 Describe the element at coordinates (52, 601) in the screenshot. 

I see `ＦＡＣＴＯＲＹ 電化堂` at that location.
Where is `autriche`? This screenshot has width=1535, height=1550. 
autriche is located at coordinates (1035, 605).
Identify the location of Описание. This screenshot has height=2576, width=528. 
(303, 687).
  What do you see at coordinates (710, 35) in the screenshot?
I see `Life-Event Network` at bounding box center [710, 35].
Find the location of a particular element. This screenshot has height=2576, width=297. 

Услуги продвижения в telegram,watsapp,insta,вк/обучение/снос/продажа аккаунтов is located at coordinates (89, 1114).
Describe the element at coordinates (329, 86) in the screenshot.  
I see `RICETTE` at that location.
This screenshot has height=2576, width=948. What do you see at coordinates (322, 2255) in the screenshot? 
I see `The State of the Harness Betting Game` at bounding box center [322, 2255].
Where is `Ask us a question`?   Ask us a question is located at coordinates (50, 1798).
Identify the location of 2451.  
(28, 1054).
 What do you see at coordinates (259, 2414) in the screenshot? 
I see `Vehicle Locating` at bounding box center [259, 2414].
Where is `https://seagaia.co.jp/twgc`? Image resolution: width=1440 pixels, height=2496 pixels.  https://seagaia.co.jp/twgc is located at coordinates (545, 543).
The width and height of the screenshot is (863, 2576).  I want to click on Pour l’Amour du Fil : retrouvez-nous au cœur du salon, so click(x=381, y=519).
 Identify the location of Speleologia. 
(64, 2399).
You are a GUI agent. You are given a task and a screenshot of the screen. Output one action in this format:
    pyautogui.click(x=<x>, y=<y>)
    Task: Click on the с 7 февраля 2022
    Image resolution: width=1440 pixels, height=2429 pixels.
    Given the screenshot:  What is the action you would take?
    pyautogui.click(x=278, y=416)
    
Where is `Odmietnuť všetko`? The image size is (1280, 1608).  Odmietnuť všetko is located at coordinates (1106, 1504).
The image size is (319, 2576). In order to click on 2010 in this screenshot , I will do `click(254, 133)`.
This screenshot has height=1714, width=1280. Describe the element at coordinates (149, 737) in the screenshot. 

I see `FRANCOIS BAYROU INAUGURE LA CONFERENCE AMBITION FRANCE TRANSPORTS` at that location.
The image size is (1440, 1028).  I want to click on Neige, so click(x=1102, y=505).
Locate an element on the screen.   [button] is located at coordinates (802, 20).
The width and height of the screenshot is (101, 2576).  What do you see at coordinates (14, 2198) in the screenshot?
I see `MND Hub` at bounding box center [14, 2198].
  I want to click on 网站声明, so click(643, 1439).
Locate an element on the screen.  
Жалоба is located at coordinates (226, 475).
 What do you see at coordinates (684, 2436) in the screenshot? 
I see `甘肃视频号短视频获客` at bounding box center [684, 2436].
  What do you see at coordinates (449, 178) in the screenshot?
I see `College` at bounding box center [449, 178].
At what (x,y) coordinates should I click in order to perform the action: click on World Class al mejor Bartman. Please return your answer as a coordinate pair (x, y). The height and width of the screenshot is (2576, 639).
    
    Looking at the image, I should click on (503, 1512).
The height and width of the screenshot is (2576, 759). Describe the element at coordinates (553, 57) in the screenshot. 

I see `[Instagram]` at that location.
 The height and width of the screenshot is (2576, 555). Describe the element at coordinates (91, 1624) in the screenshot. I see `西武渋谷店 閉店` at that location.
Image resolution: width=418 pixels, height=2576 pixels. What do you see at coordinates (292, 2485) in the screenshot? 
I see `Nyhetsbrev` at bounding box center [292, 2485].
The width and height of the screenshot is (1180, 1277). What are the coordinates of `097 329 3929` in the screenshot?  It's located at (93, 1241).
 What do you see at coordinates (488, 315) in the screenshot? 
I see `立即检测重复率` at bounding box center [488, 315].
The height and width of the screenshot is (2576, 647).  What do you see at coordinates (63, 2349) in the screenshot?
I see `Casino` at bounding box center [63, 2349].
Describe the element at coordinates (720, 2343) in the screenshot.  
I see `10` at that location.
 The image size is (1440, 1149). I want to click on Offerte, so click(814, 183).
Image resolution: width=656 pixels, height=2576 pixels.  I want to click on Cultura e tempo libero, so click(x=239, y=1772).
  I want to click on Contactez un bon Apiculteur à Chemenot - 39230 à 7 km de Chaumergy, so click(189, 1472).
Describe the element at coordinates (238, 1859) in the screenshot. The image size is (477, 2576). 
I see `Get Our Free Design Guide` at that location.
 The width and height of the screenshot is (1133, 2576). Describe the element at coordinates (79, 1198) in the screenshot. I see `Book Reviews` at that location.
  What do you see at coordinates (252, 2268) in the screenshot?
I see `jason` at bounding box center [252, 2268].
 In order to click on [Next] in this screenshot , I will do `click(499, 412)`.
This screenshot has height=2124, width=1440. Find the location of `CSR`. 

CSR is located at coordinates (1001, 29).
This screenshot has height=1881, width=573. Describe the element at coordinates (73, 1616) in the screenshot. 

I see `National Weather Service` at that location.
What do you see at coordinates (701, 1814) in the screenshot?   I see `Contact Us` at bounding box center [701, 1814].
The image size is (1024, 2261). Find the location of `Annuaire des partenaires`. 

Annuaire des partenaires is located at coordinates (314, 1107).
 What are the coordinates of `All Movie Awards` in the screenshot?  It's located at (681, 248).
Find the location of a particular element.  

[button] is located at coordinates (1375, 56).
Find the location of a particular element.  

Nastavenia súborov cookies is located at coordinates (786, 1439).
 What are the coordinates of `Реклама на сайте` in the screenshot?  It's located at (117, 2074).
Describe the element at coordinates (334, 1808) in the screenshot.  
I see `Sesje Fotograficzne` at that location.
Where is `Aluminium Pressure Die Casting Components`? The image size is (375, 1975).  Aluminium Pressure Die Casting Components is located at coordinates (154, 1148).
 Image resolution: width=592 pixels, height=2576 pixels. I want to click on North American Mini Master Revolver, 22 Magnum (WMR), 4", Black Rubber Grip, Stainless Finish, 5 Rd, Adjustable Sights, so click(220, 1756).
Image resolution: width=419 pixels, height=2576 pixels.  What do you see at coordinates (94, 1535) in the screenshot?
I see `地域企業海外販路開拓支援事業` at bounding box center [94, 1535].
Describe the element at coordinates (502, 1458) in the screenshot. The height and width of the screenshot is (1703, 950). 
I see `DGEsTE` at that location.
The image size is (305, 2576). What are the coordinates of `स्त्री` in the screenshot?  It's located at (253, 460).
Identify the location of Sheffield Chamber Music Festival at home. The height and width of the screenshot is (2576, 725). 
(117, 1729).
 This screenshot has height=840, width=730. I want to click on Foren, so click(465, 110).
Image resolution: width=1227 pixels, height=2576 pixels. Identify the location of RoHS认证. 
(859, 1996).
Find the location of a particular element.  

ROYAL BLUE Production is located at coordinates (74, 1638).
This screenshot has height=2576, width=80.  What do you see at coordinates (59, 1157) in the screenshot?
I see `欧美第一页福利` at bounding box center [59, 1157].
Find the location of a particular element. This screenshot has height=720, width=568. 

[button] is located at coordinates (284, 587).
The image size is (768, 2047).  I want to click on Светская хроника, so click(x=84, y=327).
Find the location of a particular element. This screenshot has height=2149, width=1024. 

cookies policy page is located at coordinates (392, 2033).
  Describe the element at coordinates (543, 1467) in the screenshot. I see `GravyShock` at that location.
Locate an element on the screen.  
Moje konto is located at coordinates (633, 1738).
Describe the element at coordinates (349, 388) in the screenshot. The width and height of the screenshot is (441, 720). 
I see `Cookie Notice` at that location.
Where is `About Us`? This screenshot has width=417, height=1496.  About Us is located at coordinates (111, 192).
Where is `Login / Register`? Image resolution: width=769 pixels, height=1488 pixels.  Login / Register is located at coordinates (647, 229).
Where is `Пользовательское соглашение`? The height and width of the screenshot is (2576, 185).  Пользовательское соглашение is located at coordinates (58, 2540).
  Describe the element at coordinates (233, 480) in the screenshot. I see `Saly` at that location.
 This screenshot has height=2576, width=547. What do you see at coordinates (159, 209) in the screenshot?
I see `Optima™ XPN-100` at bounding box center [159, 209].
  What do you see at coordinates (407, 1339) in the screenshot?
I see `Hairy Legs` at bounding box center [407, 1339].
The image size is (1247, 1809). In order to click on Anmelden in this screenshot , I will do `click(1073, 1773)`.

================================

• ASSIGNED TASK: What lines of the preceding data include the string "will"? Pull them out.

• EXERCISE SOLUTION:
The image size is (319, 2576). In order to click on 2010 in this screenshot , I will do `click(254, 133)`.
 In order to click on [Next] in this screenshot , I will do `click(499, 412)`.
The image size is (1247, 1809). In order to click on Anmelden in this screenshot , I will do `click(1073, 1773)`.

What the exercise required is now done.